East End boys und West End girls

Die Shell-Jugendstudie präsentiert euphorische Teenager. Voraussetzung für dieses Glück ist Geld.

»Verschwende deine Jugend« und »No future«, das war einmal. Die Jugend von heute ist leistungsorientiert und mit einem unerschütterlichen Optimismus gesegnet. Als am Dienstag voriger Woche im Haus der Bundespressekonferenz die Shell-Jugendstudie präsentiert wurde, war die Freude über den Nachwuchs groß. Abends zeigten ARD und ZDF Teenager, die den Liebreiz und Charme der fünfziger Jahre verströmten.
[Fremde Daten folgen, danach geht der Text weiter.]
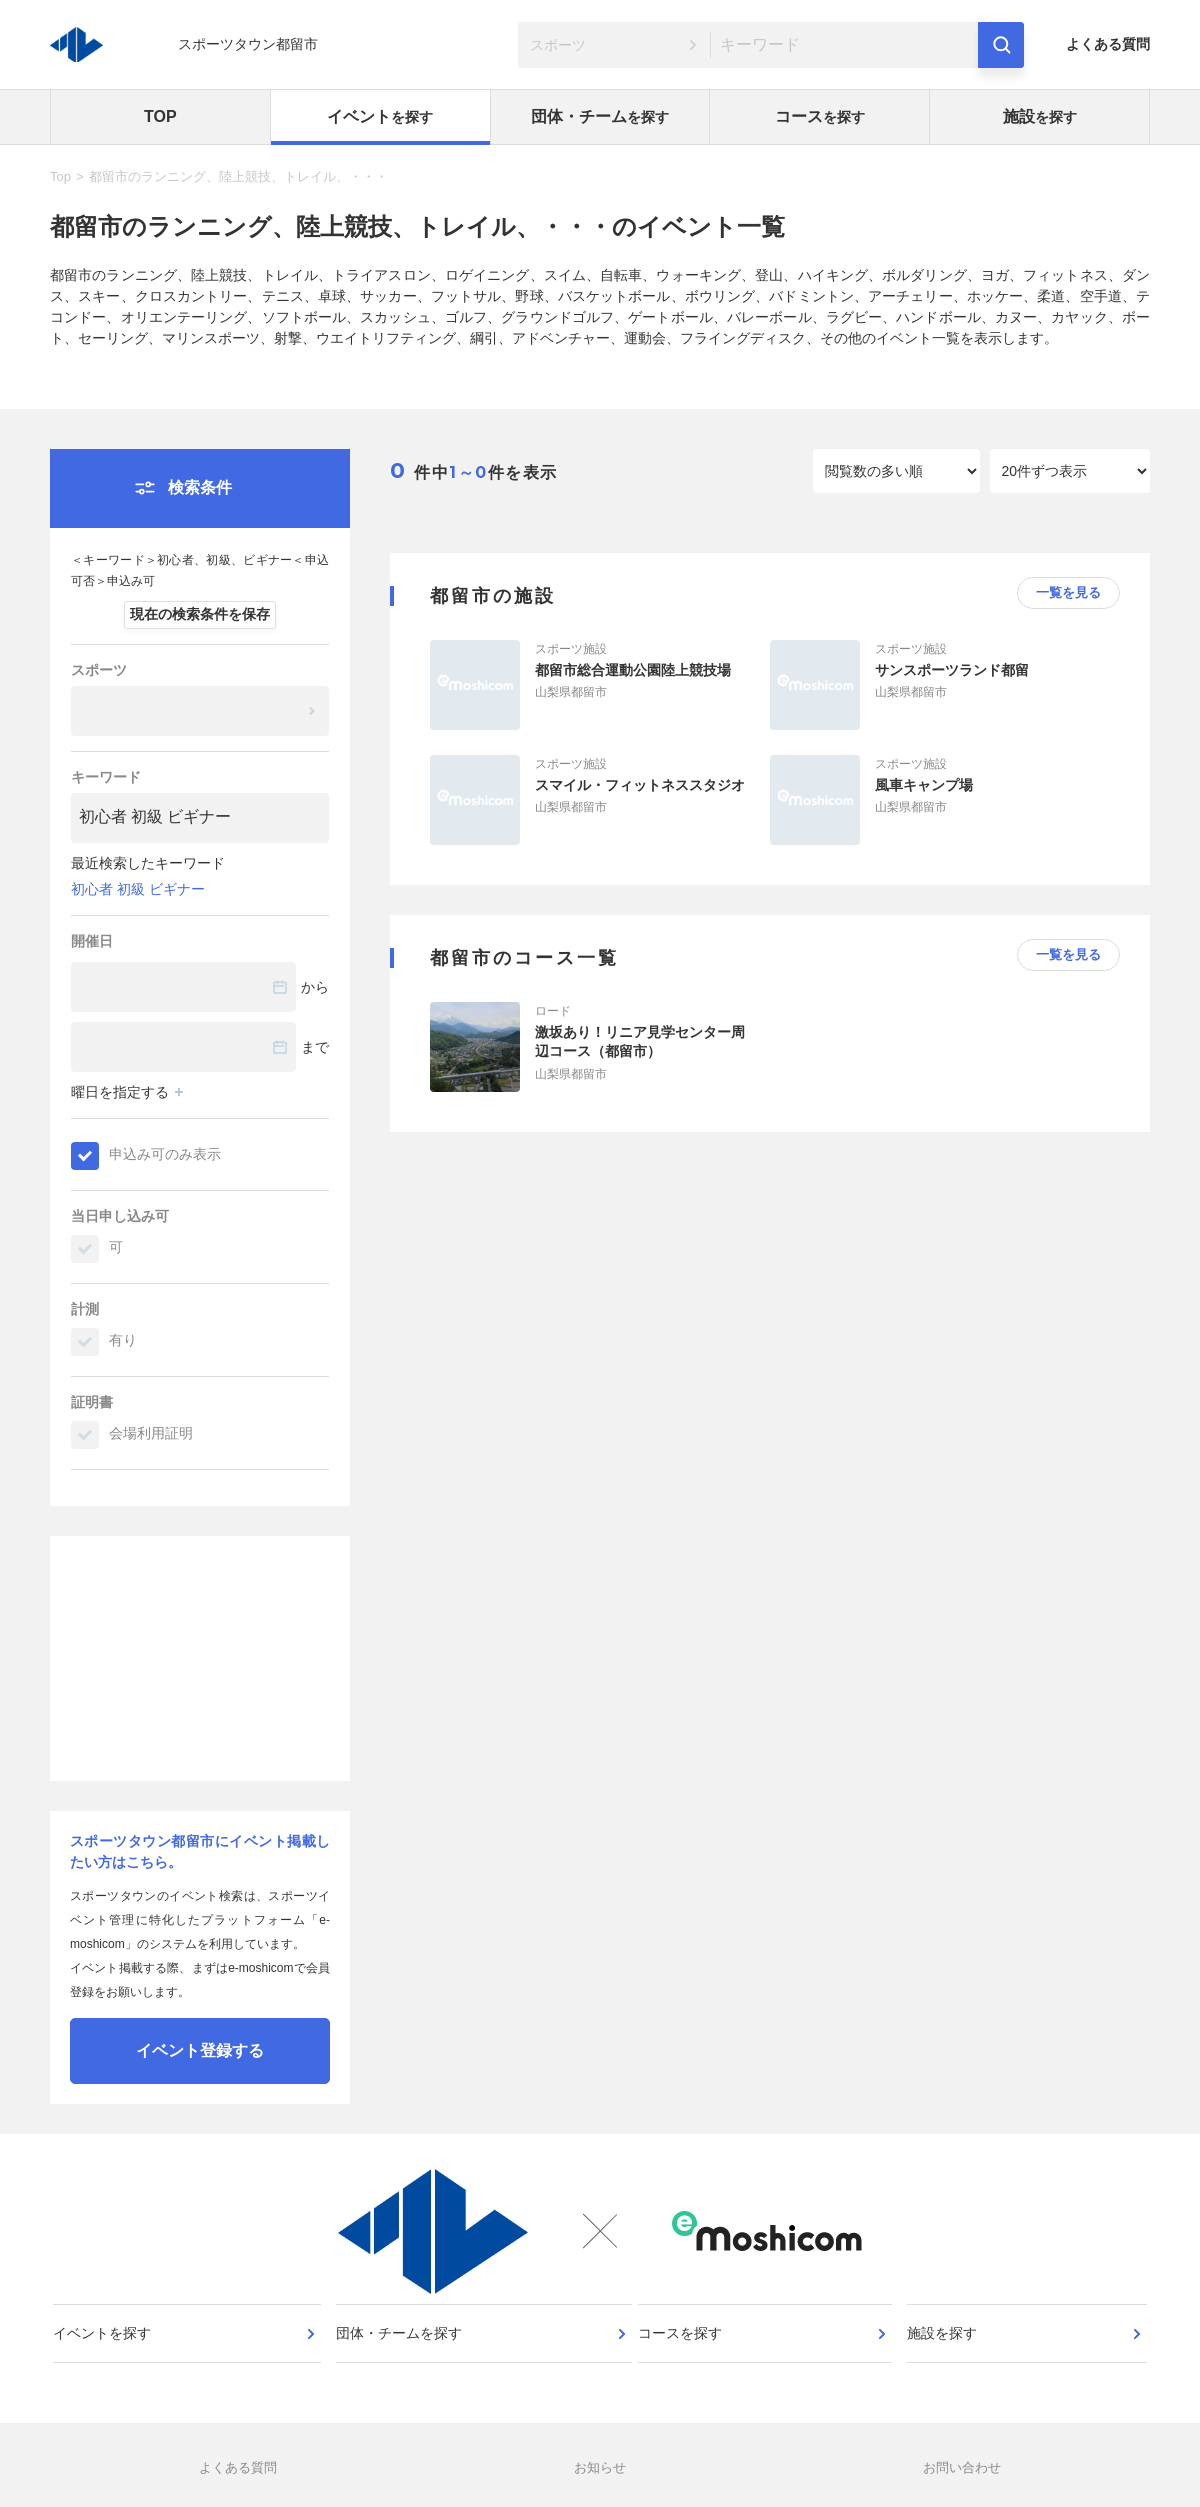 This screenshot has width=1200, height=2507. I want to click on 会場利用証明, so click(151, 1433).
Wichtig sind den Jugendlichen Werte wie »Fleiß, Disziplin und Pünktlichkeit«, und für ihre Zukunft wünschen sie sich »ein Eigenheim, einen Hund und die Liebe fürs Leben«.
Wohnt man im Berliner Bezirk Neukölln, sorgen die Ergebnisse dieser Studie für leichte Irritation, weil man auf der Straße oder in der U-Bahn nur selten junge Menschen sieht, bei denen man sich vorstellen könnte, dass sie gerade damit beschäftigt sind, einen Bausparvertrag abzuschließen. Dafür hat man das im Blick, was Peter Hahne in der Bild am Sonntag als »Wermutstropfen« bezeichnete, sich seriöser gebende Zeitungen sprachen von einem »unschönen Nebeneffekt«: Jugendliche aus wohlhabenden Familien fühlen sich gut, die anderen fühlen sich schlecht.
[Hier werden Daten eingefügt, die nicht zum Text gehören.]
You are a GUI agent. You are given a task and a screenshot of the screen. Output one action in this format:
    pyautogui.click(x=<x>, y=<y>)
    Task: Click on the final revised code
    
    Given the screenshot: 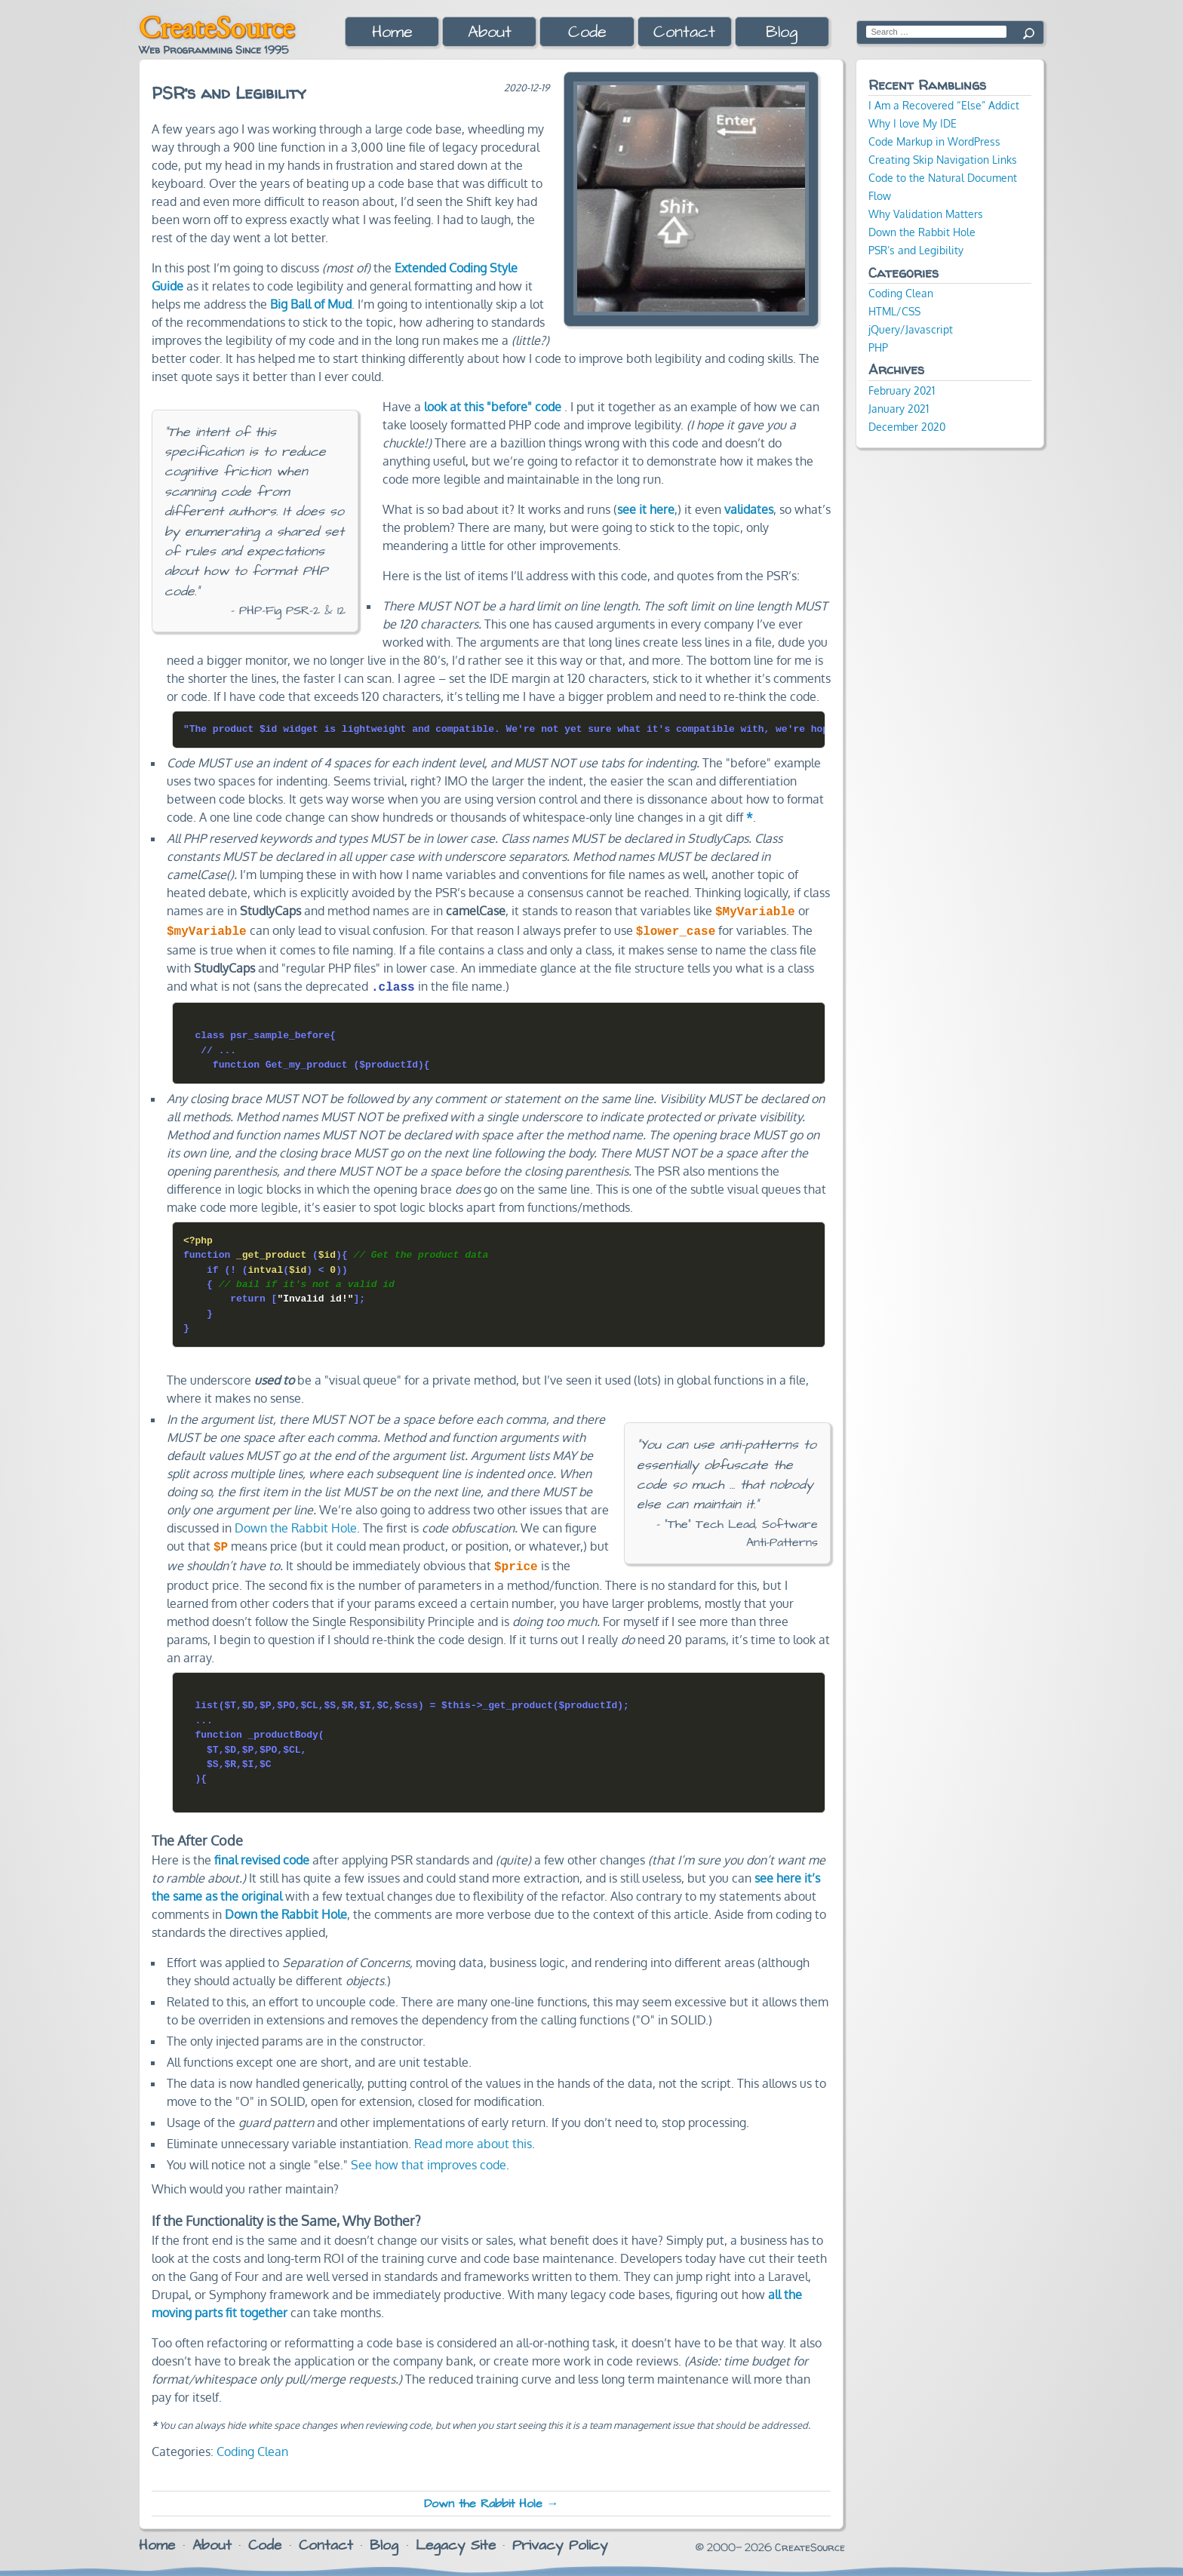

Angesichts der steigenden Zahlen von prekär Beschäftigten dürfte dieser »kleine bittere Beigeschmack« in den kommenden Jahren zunehmen, aber anscheinend wollten sich die Kommentatoren bei ihrem Lobgesang auf die Jugend von heute nicht die Stimmung verderben lassen. Schließlich ist es doch großartig, dass die finanziell gut gestellten Teenager, völlig unbeeindruckt von der Wirtschaftskrise, heutzutage optimistischer sind als sämtliche Generationen von Jugendlichen vor ihnen. Wenn man sich dann anschaut, worauf sich die Zuversicht der Jugend konzen­triert, kann man sich allerdings auch Sorgen um den Nachwuchs aus wohlhabenden Verhältnissen machen. Gut, ein Hund ist eine Anschaffung, die noch nicht ans Utopische grenzt, aber konstant hohe Scheidungsraten und die zunehmend flexiblen Arbeitsverhältnisse sprechen eher gegen das traute Familienglück im Eigenheim.
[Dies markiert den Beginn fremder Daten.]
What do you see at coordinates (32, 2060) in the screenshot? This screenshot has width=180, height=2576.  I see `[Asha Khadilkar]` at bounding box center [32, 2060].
Die Studie »Generation Biedermeier«, die das Marktforschungsinstitut Rheingold kürzlich zur Jugendkultur veröffentlichte, zeigt, dass die optimistischen Zukunftsträume der Jugend leider nicht nur auf Naivität beruhen, sondern Züge einer Zwangsneurose tragen. Dass bei der wohlsituierten Jugend kein Hauch von Rebellion, sondern demonstrativ zur Schau gestellte Spießigkeit anzutreffen sei, liegt der Studie zufolge an der »Angst vorm Absturz«. Finanziell besser gestellte Teenager rüsteten sich gegen diese Angst, indem sie rastlos Zusatzqualifikationen sammelten. Keine Lücke im Lebenslauf, lautet ihre Devise. Schon während der Schulzeit absolvieren sie eine Vielzahl von Praktika und buchen private Sprachkurse. Von den sogenannten Verlierern, auf die keine so glanzvolle Karriere wartet, grenzen sie sich dabei rigoros ab. Die gängigen Beschimpfungen auf Schulhöfen lauten »Du Verlierer«, »Du Opfer«, oder einfach »Hartz IV«. Die Mehrzahl der befragten Jugendlichen gab an, dass berufliches Versagen aus mangelnder Leistungsbereitschaft resultiere und somit selbstverschuldet sei. Angesichts solcher Aussagen klingt die Prognose der Shell-Studie, dass die Jugend wieder politischer werde, fast schon bedrohlich.